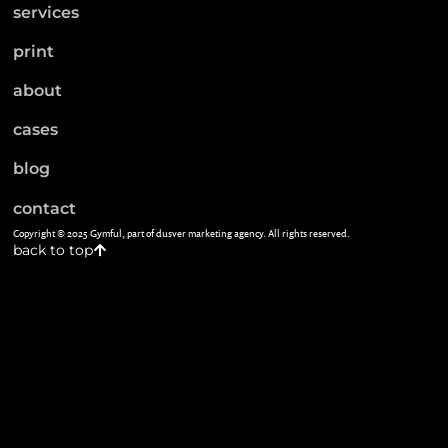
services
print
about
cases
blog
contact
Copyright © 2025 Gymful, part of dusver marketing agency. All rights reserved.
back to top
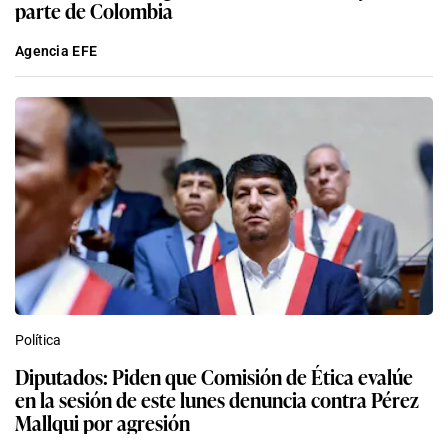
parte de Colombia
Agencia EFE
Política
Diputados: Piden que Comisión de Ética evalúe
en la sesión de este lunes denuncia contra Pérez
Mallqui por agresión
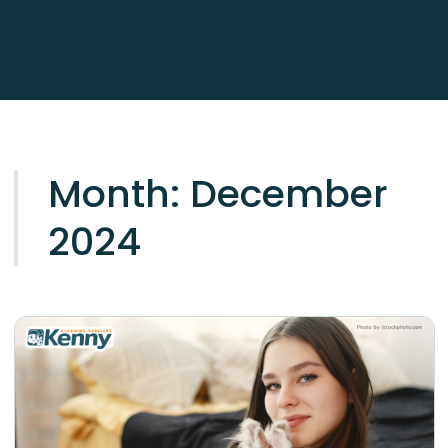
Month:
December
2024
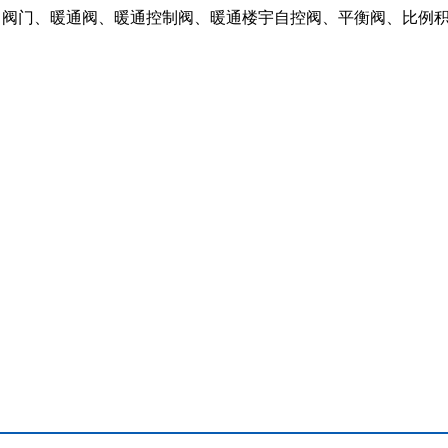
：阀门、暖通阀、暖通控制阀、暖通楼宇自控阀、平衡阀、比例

========================================

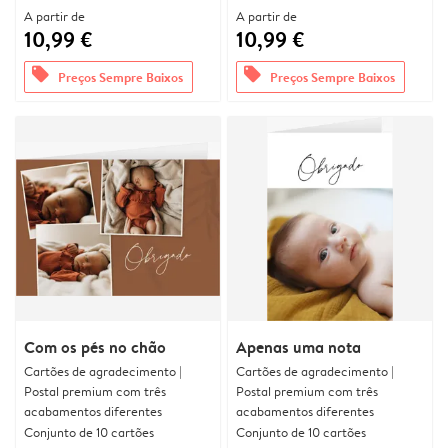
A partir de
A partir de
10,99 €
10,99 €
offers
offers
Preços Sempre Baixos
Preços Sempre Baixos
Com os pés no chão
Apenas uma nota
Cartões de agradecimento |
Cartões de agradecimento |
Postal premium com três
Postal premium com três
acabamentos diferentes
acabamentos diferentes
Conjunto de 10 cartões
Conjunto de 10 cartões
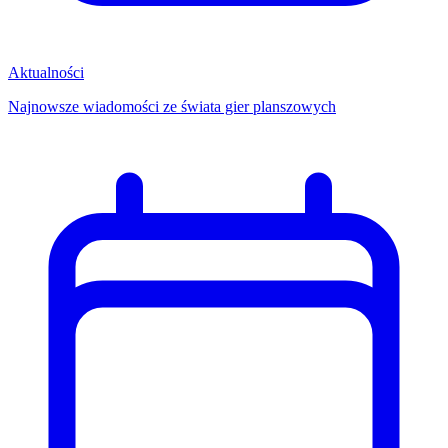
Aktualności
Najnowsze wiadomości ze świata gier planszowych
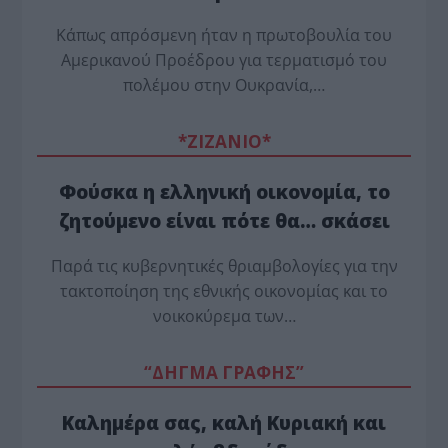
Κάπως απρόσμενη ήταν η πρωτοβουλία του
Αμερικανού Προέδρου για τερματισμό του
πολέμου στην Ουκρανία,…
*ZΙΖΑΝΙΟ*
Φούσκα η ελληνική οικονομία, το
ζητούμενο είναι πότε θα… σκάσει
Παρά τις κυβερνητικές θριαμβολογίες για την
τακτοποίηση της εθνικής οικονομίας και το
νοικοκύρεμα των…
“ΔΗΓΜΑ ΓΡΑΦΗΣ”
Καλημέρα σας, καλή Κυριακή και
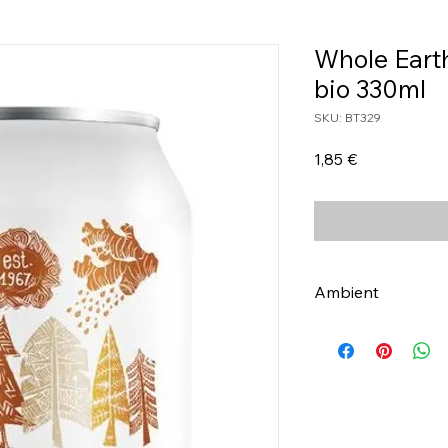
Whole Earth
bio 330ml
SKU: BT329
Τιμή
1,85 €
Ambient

========================================

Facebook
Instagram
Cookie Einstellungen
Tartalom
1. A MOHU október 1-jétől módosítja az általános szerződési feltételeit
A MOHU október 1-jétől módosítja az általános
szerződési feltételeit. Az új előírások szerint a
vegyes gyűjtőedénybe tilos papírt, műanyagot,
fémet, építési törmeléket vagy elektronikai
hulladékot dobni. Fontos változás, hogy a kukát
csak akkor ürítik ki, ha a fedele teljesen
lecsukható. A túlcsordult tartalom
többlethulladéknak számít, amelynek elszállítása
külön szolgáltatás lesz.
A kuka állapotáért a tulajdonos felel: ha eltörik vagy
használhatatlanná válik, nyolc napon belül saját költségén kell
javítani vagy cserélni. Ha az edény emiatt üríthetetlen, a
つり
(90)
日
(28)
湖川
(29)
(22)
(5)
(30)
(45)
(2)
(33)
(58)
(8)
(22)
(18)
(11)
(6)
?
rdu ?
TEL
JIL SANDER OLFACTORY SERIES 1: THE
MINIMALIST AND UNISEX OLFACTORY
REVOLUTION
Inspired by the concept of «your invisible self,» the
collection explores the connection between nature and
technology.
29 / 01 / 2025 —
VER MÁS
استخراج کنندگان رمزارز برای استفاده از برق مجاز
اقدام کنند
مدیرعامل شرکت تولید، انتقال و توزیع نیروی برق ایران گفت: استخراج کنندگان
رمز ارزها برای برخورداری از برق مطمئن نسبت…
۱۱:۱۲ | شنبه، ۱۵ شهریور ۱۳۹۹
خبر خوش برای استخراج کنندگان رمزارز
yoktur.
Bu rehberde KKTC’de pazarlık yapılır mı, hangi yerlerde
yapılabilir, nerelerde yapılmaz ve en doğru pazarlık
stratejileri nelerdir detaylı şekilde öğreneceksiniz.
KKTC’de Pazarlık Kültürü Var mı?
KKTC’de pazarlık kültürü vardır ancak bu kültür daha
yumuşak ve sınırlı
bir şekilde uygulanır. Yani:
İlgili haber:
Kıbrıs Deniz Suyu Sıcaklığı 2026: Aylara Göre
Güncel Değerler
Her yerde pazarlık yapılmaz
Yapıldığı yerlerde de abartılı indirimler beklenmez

========================================

■ DIRECTIONS ■
Please give the number of lines in the entries that contain the word "کنندگان", and nothing besides it.

■ RESPONSE ■
3